Teaching young children about the importance of handwashing


How can science keep up with Ebola?

The Ebola virus, which uses fruit bats as a host, causes an acute illness that is often fatal in humans. It first emerged in 1976 in Africa, and outbreaks have occurred many times since.

In March 2014, the worst outbreak of Ebola to date began. At the time of writing, several countries in West Africa were involved, including Guinea, Sierra Leone, Liberia and Mali, and a small number of cases outside of Africa had been reported. By the end of October, nearly 5,000 people had died from this outbreak.

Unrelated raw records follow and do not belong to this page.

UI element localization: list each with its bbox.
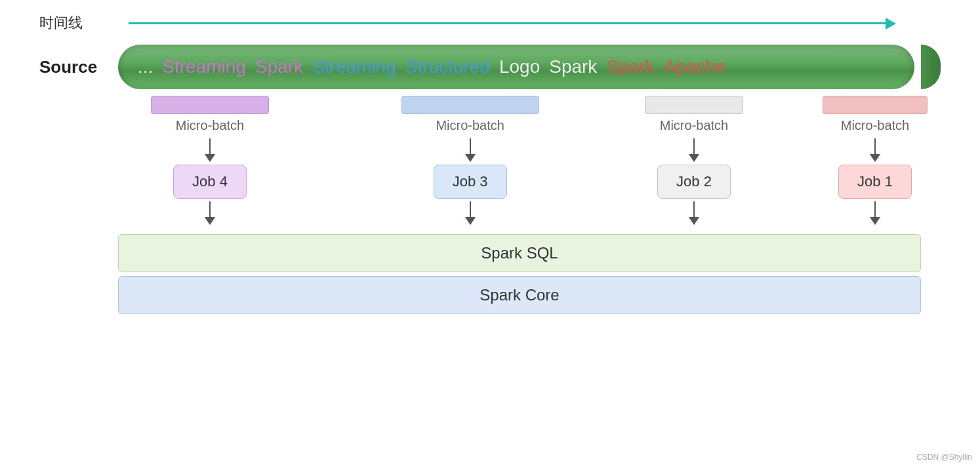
arrow-line: [470, 138, 471, 154]
arrow-line: [874, 138, 876, 154]
spark-core-box: Spark Core: [118, 276, 921, 314]
arrow-from-job1: [870, 201, 880, 225]
arrow-from-job4: [205, 201, 215, 225]
col-job2: Micro-batch Job 2: [645, 96, 743, 228]
watermark: CSDN @Shyllin: [916, 453, 972, 462]
arrow-to-job3: [465, 138, 476, 162]
microbatch-label-3: Micro-batch: [436, 118, 504, 133]
arrow-head: [870, 154, 880, 162]
arrow-head: [465, 217, 476, 225]
arrow-from-job3: [465, 201, 476, 225]
col-job1: Micro-batch Job 1: [823, 96, 928, 228]
arrow-head: [689, 217, 699, 225]
tube-word-structured: Structured: [405, 56, 490, 77]
microbatch-label-1: Micro-batch: [841, 118, 909, 133]
tube-word-logo: Logo: [499, 56, 540, 77]
arrow-head: [689, 154, 699, 162]
col-job4: Micro-batch Job 4: [151, 96, 269, 228]
source-tube: ... Streaming Spark Streaming Structured…: [118, 45, 914, 89]
source-label: Source: [39, 57, 118, 77]
job4-box: Job 4: [173, 165, 247, 199]
diagram-container: 时间线 Source ... Streaming Spark Streaming…: [0, 0, 980, 467]
bar-job3: [401, 96, 539, 114]
arrow-to-job1: [870, 138, 880, 162]
bottom-section: Spark SQL Spark Core: [118, 234, 921, 314]
tube-end: [921, 45, 941, 89]
arrow-line: [470, 201, 471, 217]
tube-word-streaming2: Streaming: [312, 56, 396, 77]
arrow-line: [693, 201, 695, 217]
job2-box: Job 2: [657, 165, 731, 199]
arrow-to-job4: [205, 138, 215, 162]
tube-word-apache: Apache: [664, 56, 726, 77]
bar-job1: [823, 96, 928, 114]
microbatch-label-2: Micro-batch: [660, 118, 728, 133]
arrow-head: [205, 154, 215, 162]
tube-word-spark3: Spark: [606, 56, 654, 77]
tube-word-spark2: Spark: [549, 56, 597, 77]
timeline-row: 时间线: [39, 13, 941, 33]
timeline-arrow: [129, 22, 888, 24]
col-job3: Micro-batch Job 3: [401, 96, 539, 228]
tube-word-spark1: Spark: [255, 56, 303, 77]
bar-job2: [645, 96, 743, 114]
job3-box: Job 3: [434, 165, 507, 199]
tube-word-streaming1: Streaming: [162, 56, 246, 77]
arrow-from-job2: [689, 201, 699, 225]
timeline-label: 时间线: [39, 13, 83, 33]
job1-box: Job 1: [838, 165, 912, 199]
source-row: Source ... Streaming Spark Streaming Str…: [39, 45, 941, 89]
arrow-head: [205, 217, 215, 225]
bar-job4: [151, 96, 269, 114]
arrow-head: [465, 154, 476, 162]
arrow-head: [870, 217, 880, 225]
arrow-to-job2: [689, 138, 699, 162]
microbatch-label-4: Micro-batch: [176, 118, 244, 133]
columns-row: Micro-batch Job 4 Micro-batch Job 3: [118, 96, 941, 228]
spark-sql-box: Spark SQL: [118, 234, 921, 272]
arrow-line: [209, 138, 211, 154]
arrow-line: [693, 138, 695, 154]
tube-ellipsis: ...: [138, 56, 153, 77]
arrow-line: [874, 201, 876, 217]
tube-words: ... Streaming Spark Streaming Structured…: [138, 56, 895, 77]
arrow-line: [209, 201, 211, 217]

There is no vaccine or cure, but in the summer of 2014 some doctors began to give untested treatments to patients, prompting debate around whether the risks associated with a vaccine or treatment that hasn’t been tested in humans are more acceptable than the risk of death from a disease. In August, the World Health Organization stated that it was ethical to use untested drugs in this case, as long as the patients gave informed consent and the researchers collected and shared the results.

In August 2014, the Wellcome Trust (the charity that publishes ‘Big Picture’) and other research funders, including the UK government, made £6.5 million available for research into Ebola, including its prevention, diagnosis and treatment. The first vaccine trial using the funding began in Oxford in September 2014. Alongside this work, safety trials of a different vaccine were launched in the autumn of 2014, using healthy volunteers in Germany, Gabon, Kenya and Switzerland.

Lead image:

In Guinea, teaching young children about the importance of handwashing.

UNICEF Guinea/Flickr CC BY NC ND


About this resource

This resource was first published in ‘Immune System’ in December 2014.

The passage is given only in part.